An unlikely, but entirely possible edge case is when two multi-architecture images share a common single-architecture image. Recursively deleting one multi-architecture image and its children would leave a dangling reference in the second multi-architecture image.
Another rather theoretical case is when a single multi-architecture image refers to the same single-architecture image more than once. By definition, all child images should be for a different architecture, so in practice this should not happen.
Note that single-architecture images may also be tagged, although it is very common to only tag the multi-architecture manifest and not the single-architecture images below. But it is a possibility.
Newer OCI specifications added the capability to store additional content in registries to enhance container images. For example, a software bill of materials (SBOM) can be used to improve software supply chain security by declaring components used to build a particular image, attestations provide cryptographically verifiable information on e.g. how a particular image was built.
The common theme is that the additional content does not contain a container image, but metadata that is associated with an actual container image.
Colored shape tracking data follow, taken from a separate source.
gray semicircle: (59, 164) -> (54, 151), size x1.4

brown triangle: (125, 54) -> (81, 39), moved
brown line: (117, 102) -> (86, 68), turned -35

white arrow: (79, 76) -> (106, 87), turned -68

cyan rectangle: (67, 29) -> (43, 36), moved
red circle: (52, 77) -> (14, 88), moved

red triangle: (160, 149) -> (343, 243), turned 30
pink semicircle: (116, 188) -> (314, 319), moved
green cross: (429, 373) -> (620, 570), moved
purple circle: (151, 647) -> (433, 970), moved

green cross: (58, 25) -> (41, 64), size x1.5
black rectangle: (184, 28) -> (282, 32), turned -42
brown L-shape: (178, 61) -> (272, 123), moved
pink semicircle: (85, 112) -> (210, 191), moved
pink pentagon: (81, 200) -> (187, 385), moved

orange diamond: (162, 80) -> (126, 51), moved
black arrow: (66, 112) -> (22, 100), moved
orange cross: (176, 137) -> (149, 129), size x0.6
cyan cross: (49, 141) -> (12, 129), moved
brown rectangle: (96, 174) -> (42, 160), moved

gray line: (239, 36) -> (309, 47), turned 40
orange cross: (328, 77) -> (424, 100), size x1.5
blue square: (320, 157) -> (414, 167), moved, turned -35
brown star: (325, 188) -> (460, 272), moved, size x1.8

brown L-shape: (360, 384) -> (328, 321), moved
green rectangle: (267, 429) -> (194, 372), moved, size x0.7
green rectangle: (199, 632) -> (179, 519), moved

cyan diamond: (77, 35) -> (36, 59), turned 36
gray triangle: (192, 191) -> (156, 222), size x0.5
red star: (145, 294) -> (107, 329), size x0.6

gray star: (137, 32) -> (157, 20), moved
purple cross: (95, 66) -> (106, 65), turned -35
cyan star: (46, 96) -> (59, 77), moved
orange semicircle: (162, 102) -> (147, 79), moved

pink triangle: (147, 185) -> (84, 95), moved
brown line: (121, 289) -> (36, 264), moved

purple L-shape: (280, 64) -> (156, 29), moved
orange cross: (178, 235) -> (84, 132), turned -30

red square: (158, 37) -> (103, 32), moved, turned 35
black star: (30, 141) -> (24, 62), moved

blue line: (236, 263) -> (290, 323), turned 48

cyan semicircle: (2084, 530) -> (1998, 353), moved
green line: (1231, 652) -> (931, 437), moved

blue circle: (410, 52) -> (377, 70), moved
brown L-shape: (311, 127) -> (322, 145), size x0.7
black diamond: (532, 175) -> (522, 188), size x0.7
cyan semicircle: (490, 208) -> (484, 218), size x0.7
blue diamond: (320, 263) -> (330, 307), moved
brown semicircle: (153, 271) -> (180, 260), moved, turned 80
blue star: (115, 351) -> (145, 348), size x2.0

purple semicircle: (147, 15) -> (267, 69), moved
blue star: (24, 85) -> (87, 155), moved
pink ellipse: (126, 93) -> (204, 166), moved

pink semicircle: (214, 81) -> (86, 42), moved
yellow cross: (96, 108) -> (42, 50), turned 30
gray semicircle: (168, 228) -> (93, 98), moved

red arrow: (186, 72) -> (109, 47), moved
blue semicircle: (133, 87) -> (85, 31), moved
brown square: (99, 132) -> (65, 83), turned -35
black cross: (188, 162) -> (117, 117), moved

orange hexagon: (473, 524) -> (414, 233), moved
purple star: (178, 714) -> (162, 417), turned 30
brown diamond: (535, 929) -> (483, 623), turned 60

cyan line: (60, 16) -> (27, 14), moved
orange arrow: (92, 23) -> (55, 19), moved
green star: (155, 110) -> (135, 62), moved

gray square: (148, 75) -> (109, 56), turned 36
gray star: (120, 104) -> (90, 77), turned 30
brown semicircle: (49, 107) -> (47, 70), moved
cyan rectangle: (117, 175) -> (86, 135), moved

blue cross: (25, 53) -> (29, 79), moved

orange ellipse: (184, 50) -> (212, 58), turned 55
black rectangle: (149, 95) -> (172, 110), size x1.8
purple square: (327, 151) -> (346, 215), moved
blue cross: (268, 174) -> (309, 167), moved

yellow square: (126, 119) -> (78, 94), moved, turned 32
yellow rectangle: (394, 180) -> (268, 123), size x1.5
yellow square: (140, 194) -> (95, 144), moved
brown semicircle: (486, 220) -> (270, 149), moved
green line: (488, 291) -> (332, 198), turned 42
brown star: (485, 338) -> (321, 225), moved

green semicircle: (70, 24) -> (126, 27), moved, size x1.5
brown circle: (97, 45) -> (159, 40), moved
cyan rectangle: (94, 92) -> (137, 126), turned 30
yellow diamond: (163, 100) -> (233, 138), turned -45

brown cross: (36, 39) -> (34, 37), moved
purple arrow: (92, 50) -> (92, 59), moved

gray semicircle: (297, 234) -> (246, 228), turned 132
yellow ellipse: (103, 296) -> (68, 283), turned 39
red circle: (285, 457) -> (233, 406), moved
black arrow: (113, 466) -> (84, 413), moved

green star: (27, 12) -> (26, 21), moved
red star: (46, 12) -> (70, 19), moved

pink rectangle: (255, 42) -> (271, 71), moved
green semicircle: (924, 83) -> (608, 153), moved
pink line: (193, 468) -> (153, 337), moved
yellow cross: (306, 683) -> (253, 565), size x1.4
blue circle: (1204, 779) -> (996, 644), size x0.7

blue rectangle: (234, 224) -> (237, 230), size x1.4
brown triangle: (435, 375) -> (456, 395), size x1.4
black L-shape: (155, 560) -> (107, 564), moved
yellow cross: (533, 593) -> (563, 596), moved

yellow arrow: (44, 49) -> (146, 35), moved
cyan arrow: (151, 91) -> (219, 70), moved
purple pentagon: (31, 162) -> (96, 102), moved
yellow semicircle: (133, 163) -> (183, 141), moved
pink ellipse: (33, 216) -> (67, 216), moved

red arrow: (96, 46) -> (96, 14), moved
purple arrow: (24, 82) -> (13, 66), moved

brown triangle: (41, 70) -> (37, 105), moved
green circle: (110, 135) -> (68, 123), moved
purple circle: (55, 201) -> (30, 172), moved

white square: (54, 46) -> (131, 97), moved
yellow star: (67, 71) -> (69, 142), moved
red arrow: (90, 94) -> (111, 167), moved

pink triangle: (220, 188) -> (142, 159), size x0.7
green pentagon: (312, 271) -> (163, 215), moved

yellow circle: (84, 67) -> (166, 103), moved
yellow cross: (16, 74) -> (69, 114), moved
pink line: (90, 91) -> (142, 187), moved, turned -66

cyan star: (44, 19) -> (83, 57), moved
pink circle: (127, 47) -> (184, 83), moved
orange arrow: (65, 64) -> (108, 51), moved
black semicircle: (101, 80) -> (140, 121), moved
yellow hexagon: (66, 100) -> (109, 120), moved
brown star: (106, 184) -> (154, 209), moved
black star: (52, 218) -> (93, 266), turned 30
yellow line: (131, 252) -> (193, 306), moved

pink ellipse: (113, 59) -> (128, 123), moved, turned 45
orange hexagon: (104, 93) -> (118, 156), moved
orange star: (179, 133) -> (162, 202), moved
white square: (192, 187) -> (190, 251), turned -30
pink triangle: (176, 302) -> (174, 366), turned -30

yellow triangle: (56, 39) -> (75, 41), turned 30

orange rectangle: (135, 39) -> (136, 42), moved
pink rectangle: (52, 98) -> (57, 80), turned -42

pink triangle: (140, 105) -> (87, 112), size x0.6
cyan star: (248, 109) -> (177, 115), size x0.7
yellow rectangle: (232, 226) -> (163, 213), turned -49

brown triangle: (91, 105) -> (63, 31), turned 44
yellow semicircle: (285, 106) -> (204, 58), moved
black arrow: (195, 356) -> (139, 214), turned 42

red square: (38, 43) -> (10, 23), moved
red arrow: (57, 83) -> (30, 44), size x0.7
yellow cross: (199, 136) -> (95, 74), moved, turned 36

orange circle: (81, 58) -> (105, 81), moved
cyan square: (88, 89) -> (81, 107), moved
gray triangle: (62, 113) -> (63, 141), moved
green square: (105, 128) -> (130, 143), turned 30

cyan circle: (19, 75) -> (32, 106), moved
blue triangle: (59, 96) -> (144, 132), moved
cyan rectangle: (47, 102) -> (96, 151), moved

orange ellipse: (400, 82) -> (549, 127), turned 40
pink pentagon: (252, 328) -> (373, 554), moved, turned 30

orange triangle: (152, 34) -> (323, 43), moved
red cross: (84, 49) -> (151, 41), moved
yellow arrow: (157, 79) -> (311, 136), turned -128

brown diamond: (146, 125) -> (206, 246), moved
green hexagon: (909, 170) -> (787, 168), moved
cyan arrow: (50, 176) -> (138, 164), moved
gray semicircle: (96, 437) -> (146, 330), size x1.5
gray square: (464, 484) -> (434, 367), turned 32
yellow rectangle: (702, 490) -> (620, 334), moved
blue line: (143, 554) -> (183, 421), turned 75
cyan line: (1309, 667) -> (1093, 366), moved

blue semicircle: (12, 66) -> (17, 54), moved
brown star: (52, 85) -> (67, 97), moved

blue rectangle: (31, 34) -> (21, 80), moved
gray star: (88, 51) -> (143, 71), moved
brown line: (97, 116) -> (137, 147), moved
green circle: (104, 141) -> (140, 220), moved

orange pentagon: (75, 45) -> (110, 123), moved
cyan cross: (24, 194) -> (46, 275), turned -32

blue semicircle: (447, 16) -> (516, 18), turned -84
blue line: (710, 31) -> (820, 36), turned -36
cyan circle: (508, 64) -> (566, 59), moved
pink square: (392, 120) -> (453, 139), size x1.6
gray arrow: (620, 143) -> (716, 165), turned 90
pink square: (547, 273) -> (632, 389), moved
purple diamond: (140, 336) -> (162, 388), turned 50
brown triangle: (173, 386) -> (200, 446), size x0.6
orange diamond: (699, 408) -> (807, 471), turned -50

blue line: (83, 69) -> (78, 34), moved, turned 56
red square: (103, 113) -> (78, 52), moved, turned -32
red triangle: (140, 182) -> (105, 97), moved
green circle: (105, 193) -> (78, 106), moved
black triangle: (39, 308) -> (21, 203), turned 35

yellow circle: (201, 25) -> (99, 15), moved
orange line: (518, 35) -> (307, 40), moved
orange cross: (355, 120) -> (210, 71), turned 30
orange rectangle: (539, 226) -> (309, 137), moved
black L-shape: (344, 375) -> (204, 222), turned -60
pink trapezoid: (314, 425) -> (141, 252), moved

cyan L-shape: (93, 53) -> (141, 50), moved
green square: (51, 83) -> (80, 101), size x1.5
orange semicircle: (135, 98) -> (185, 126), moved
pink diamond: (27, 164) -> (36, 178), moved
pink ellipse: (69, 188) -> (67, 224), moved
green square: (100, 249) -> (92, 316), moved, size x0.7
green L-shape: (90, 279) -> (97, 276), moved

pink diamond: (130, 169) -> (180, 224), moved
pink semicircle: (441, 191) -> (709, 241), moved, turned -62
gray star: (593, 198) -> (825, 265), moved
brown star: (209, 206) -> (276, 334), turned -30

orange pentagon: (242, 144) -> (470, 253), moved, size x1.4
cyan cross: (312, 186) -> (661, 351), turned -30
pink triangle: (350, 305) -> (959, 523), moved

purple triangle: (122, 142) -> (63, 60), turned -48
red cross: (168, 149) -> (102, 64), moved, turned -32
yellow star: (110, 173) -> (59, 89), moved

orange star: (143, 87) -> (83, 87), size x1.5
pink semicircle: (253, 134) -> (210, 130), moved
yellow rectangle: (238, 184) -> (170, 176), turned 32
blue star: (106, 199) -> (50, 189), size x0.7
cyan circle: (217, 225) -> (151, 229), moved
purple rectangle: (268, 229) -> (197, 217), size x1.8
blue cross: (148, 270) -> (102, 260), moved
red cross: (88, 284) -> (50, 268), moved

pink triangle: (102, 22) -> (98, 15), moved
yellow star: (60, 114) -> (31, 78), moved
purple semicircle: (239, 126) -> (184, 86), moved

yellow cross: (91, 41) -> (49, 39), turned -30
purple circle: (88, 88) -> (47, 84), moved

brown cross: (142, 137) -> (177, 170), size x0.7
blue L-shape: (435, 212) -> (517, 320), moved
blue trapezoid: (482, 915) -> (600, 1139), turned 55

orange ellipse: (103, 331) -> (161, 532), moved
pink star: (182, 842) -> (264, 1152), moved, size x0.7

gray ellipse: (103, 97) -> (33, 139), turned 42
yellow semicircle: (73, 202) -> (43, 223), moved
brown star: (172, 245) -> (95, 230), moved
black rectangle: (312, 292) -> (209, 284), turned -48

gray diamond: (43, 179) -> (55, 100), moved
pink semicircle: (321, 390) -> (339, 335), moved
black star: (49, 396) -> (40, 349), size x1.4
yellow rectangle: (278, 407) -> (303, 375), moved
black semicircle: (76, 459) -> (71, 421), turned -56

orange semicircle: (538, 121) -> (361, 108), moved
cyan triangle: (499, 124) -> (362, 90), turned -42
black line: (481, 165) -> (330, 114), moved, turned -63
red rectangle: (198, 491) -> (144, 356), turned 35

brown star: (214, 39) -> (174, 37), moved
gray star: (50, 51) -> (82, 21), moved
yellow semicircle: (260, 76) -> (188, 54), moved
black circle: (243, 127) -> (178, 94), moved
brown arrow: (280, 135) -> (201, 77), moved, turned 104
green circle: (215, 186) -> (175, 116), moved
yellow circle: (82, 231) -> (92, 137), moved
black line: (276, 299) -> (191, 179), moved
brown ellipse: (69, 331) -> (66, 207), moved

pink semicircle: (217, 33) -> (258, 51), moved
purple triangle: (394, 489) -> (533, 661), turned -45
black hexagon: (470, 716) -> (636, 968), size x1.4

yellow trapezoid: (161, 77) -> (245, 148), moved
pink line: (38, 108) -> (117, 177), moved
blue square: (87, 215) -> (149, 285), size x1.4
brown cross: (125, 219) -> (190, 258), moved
Correspondingly, a relationship needs to be established between the additional manifest and the manifest it refers to.
The
OCI distribution specification version 1.1.0
introduced the optional
Referrers API.
According to the specification, manifests may contain a subject
field pointing
to another manifest via its digest, thereby making it clear that this manifest
does not represent an actual container image, but that it enhances another
artifact, typically an actual container image.
Since the referrers API is optional, a fallback scheme mandates an alternative
way of relating a manifest to another, the
referrers tag schema.
Here, instead of including a subject
field, the manifest is tagged with the
digest of the referred manifest. To satisfy the rules for tags, the digest
<alg>:<digest>
is replaced with <alg>-<digest>
to form the tag.
In summary, container registries may implement different standards and may differ in subtle ways. The contained images will often form a forest, where each root is a multi-architecture image. However, relationships between the different manifests may be specified in different ways. In some cases, like a multi-architecture manifest pointing to the corresponding single-architecture manifests, the parent points to its children. In other cases, like the referrers tag schema, the child points to its parent.
This action tries to be as standard-agnostic as possible. To that end, it can discover relationships between manifests when a parent points to its child, or vice versa. By arranging all related manifests in a proper tree structure, the integrity of all relationships can be maintained when deleting select container images. The action also does assume as little as possible to be able to handle uncommon cases, like tagged single-architecture child images or shared child images.